Diversity is a fact of life in the American workplace. Half of American workers now come into contact with people from different cultural and religious backgrounds when they are at work, and with this increased rate of interaction comes an increased risk of religious conflict.
According to a survey of more than 2,000 American workers by the Tanenbaum Center for Interreligious Understanding, the most common areas of tension in the workplace include being required to work on a religious holiday or attending company events that didn't include kosher, halal or vegetarian meals.
"American workplaces increasingly reflect the makeup of the country; they're more and more diverse," said Tanenbaum CEO Joyce Dubensky. "Work is the place where people with extremely different beliefs interact on a regular basis. But where there's more diversity, the survey shows that we can expect to find more conflict."

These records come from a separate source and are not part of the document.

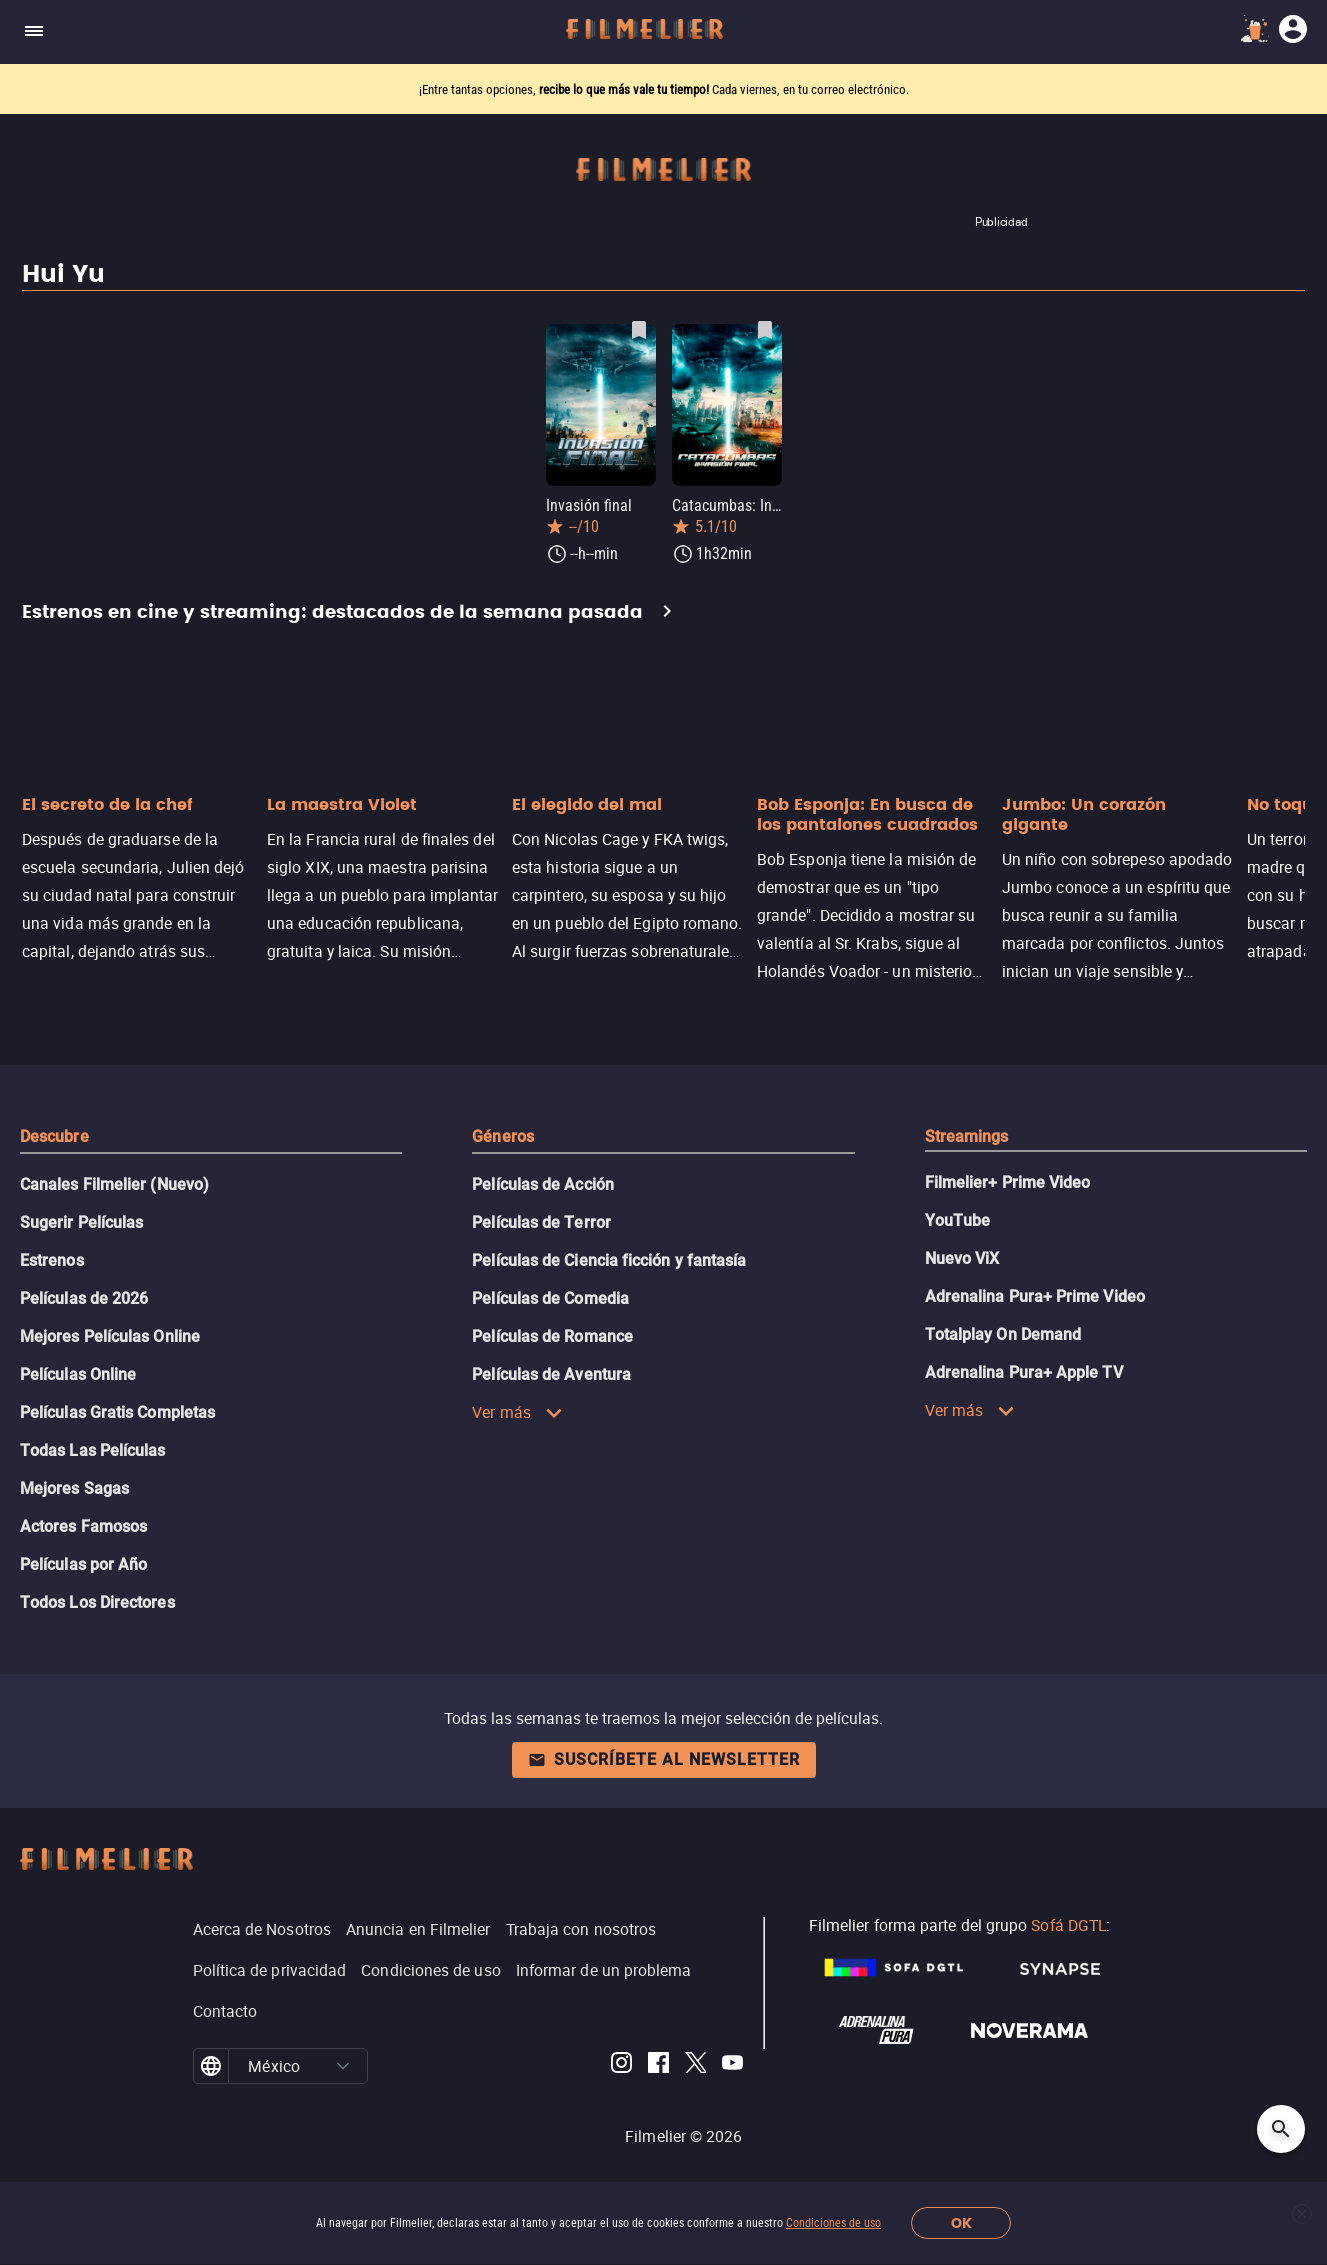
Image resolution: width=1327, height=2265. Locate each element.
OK (961, 2223)
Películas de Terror (541, 1222)
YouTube (958, 1220)
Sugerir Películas (81, 1222)
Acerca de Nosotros (262, 1929)
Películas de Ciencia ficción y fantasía (609, 1260)
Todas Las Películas (93, 1450)
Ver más (517, 1412)
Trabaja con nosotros (581, 1929)
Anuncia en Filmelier (418, 1929)
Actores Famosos (83, 1526)
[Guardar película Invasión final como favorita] (639, 330)
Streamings (967, 1136)
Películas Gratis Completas (117, 1412)
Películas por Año (83, 1564)
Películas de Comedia (550, 1298)
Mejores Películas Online (110, 1336)
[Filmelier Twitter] (695, 2066)
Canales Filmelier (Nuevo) (114, 1184)
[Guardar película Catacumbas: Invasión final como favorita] (765, 330)
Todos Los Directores (97, 1602)
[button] (343, 2066)
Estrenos (52, 1260)
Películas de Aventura (551, 1374)
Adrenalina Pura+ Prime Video (1035, 1296)
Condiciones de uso (833, 2223)
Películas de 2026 (84, 1298)
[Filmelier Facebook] (658, 2066)
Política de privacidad (270, 1970)
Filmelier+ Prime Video (1008, 1182)
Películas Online (78, 1374)
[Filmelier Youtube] (732, 2066)
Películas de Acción (543, 1184)
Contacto (225, 2011)
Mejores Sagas (74, 1488)
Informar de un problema (604, 1970)
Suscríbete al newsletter (664, 1759)
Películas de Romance (552, 1336)
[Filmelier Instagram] (621, 2066)
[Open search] (1281, 2129)
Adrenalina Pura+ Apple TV (1024, 1372)
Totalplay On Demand (1003, 1334)
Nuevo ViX (962, 1258)
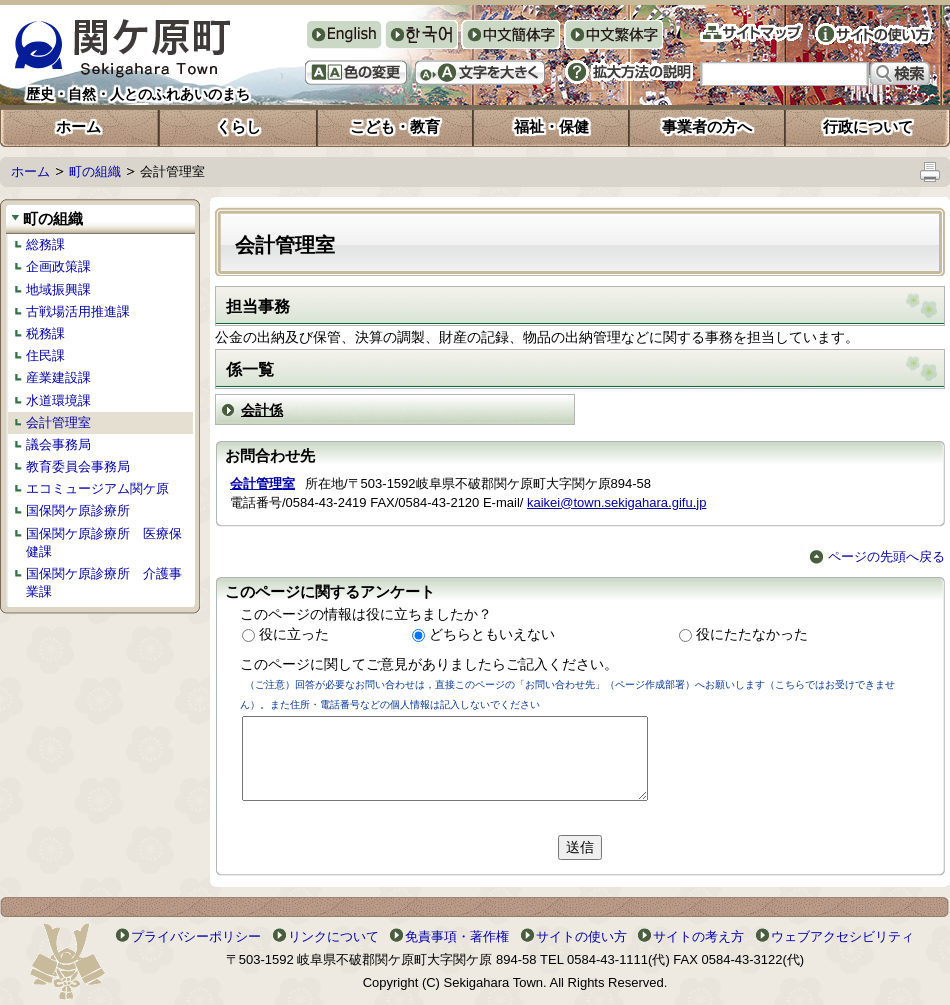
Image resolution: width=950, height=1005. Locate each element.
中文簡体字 (510, 36)
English (343, 34)
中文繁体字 (613, 36)
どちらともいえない (492, 634)
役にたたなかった (752, 634)
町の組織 (95, 171)
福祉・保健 (551, 126)
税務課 (45, 333)
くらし (238, 126)
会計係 (262, 410)
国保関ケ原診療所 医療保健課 (104, 542)
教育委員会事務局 (78, 466)
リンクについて (333, 936)
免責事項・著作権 (457, 936)
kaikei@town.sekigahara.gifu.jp (616, 502)
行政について (868, 126)
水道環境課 (58, 400)
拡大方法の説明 (629, 72)
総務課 (45, 244)
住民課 (45, 355)
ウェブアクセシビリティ (842, 936)
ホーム (78, 126)
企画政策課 (58, 266)
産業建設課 (58, 377)
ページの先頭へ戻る (877, 556)
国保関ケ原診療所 (78, 510)
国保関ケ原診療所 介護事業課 (104, 582)
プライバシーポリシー (196, 936)
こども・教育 (395, 126)
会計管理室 (58, 422)
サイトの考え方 (698, 936)
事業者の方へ (707, 126)
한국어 (421, 36)
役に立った (294, 634)
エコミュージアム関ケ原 (97, 488)
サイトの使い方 (873, 34)
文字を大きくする (480, 72)
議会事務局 (58, 444)
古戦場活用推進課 (78, 311)
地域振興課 (58, 289)
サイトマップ (751, 32)
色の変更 (356, 72)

However, as the report admits, issues of bias and discrimination are complex and nuanced. People interpret them differently and so perceptions of what discrimination means in day-to-day terms will always be reflections of personal perception rather than objective measurement.
But what can be measured are things like whether a company permits someone to take time off to observe a religiously significant day, whether they can find food that satisfies their religious requirements at company events or whether they are permitted to wear clothing that is religiously significant. Not permitting such practices was defined in the survey as a policy that did not accommodate the religious needs of employees.
Bearing that in mind, one thing that over half the respondents agreed on is that there is a lot of discrimination against Muslims in the US, while a third of those surveyed say they have either experienced or witnessed incidents of religious non-accommodation at work. Of non-Christians, half believe that their employers ignore their religious needs.
White evangelical Protestants emerged as having a unique attitude towards religion in the workplace, being twice as likely as other workers to want to share their beliefs with their colleagues. Six out of 10 also believe that discrimination against Christians is as big a problem as discrimination against other religious minorities, a far higher proportion than those belonging to other Christian denominations.
The potential for conflict here is clear because more than four out of 10 (43 per cent) atheist, agnostic and secular workers were somewhat or very uncomfortable when the subject of religion came up at work and almost a third of those who were religious but not Christian also felt uneasy about it.
Overall, some six out of 10 atheists believe that people look down on their beliefs, a perception shared by almost a third of non-Christian religious workers (31 per cent) and a similar proportion of white evangelical Protestants (32 per cent).
When it comes to non-accommodation of religious practice, many of the problems reported by respondents are less to do with religion per se than a more general inflexibility on the part of employers. For example, fewer than half of those surveyed said that their employer offered flexible working hours to enable them to accommodate religious observance, while only one in five (21 per cent) were able to "swap holidays" so that they could avoid working on days important to their religion.
This thoughtlessness is exacerbated, the report argues, because companies often fail to include religion in their diversity and inclusion initiatives, focusing instead on other identities such as race, gender, disability and sexual orientation.
Yet when companies adopt proactive policies that acknowledge and accommodate different religious and non-religious beliefs, employees reported improved morale and job satisfaction, clear evidence, the report says, that addressing religious diversity is good for business.
As the report states: "If there is one conclusion to take away from Tanenbaum's 2013 Survey of American Workers and Religion, it is that religion is relevant in the workplace. Not only is it a problem when a person feels unfairly treated on the basis of his or her beliefs – whether religious or non-religious – but tensions around religion are occurring, and are increasingly likely to occur, in our ever more diverse global workplaces."